Problem statement: Which lines below contain "property"? Copy every one of them.

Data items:
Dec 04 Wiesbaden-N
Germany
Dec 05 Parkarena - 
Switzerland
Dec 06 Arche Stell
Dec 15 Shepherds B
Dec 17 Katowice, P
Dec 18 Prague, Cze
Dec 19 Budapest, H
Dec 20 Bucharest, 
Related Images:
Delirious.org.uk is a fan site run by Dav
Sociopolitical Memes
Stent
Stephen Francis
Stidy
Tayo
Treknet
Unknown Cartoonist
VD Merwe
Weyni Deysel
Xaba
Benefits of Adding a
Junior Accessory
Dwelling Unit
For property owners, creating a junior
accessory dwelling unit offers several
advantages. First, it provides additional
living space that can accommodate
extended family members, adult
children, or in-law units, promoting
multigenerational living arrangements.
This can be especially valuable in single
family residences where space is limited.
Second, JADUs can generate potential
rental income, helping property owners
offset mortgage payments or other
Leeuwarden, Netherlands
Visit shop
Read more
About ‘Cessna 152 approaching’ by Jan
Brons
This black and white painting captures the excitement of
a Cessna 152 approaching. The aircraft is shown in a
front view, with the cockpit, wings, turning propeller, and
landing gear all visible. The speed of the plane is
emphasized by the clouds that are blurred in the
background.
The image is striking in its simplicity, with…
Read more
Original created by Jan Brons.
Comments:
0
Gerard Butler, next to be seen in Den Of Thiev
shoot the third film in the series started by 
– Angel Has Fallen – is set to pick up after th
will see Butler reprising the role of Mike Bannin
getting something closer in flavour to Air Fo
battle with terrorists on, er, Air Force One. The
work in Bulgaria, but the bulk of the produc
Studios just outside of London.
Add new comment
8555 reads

Task output:
For property owners, creating a junior
rental income, helping property owners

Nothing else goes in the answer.